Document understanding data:
========================================
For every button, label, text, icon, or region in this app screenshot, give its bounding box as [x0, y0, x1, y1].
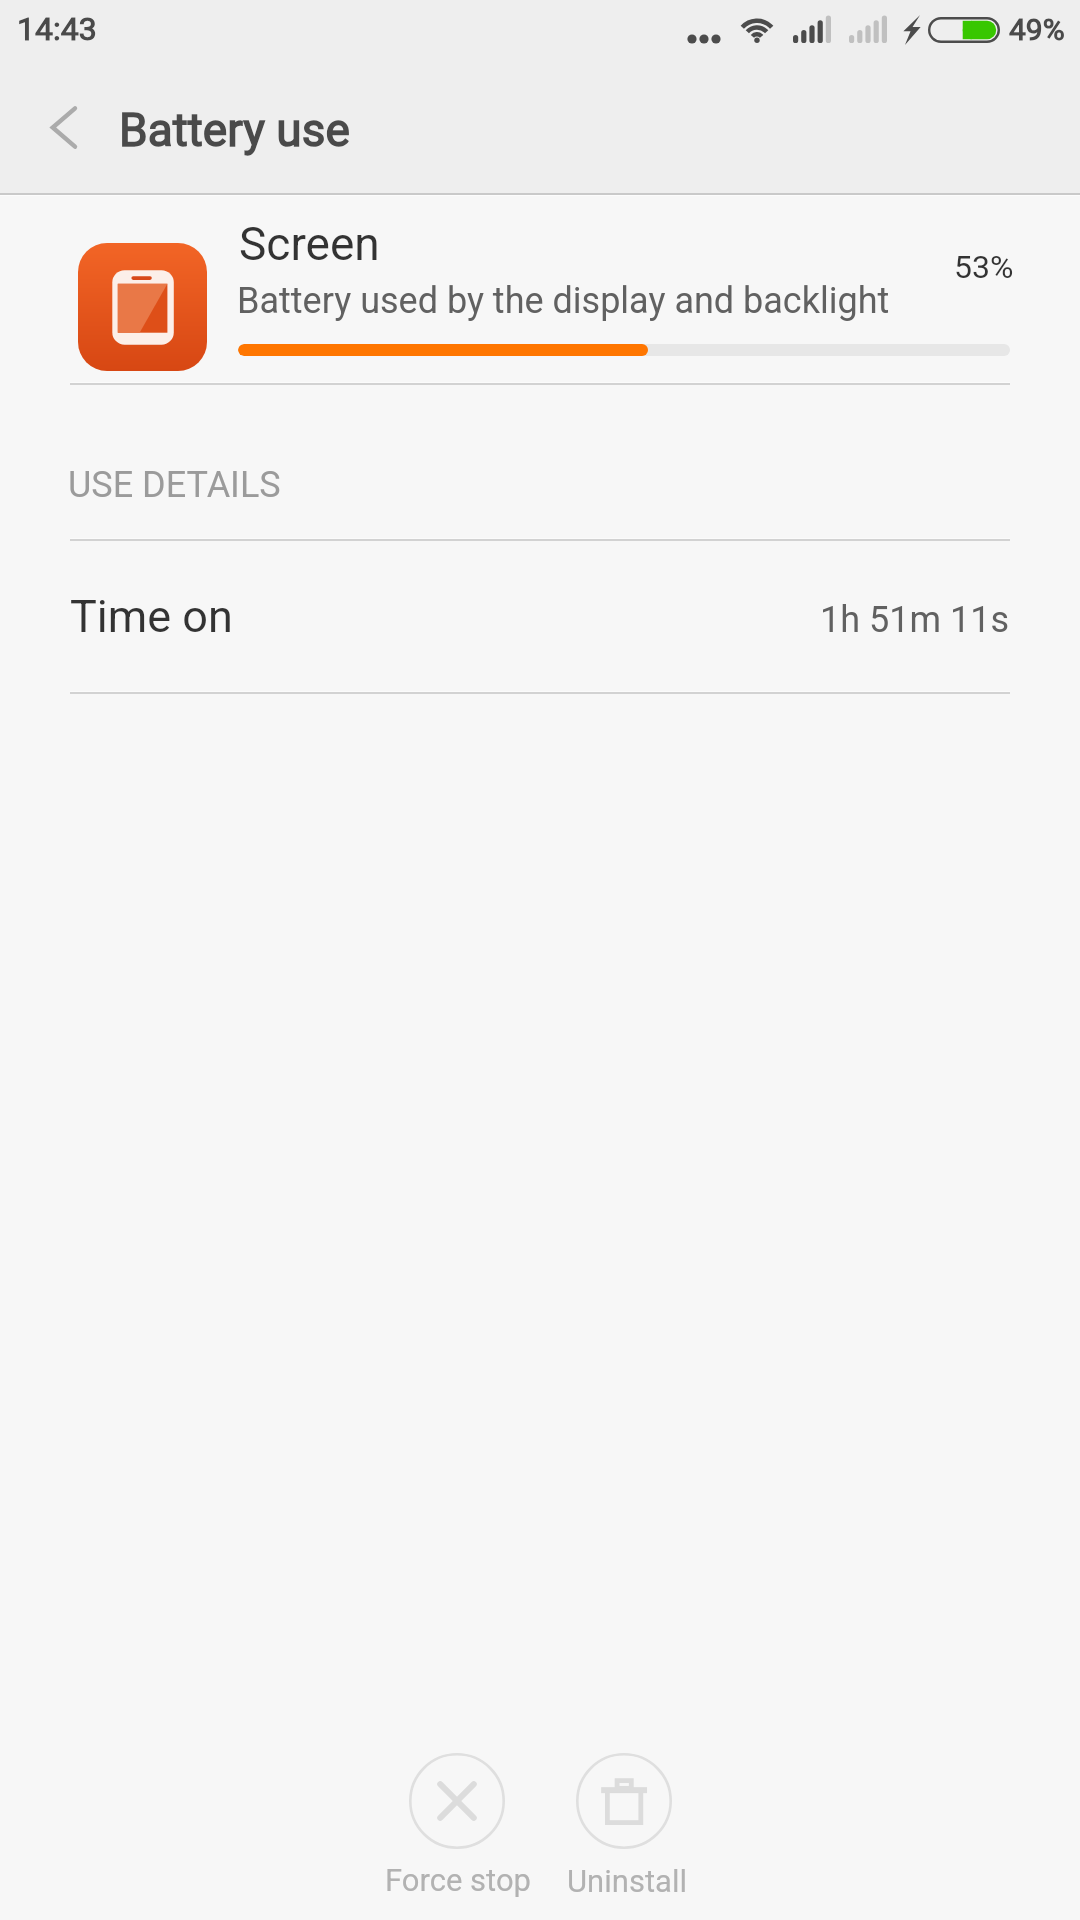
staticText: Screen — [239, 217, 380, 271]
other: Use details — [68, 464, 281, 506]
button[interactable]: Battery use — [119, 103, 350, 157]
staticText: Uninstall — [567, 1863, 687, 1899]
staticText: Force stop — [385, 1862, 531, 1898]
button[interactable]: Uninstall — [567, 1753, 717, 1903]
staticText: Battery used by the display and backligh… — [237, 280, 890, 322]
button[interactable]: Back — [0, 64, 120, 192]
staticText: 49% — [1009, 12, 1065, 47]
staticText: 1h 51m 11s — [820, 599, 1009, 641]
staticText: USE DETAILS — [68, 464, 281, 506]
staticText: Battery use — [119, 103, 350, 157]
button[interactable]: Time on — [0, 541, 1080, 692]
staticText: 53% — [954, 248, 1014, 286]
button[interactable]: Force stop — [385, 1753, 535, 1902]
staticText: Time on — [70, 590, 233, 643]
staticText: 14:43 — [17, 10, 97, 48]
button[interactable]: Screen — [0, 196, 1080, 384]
========================================
• EXERCISE AIM
Search the records above for "Force". Copy each line where it is found.

• RESULT OF THIS TASK
staticText: Force stop — [385, 1862, 531, 1898]
button[interactable]: Force stop — [385, 1753, 535, 1902]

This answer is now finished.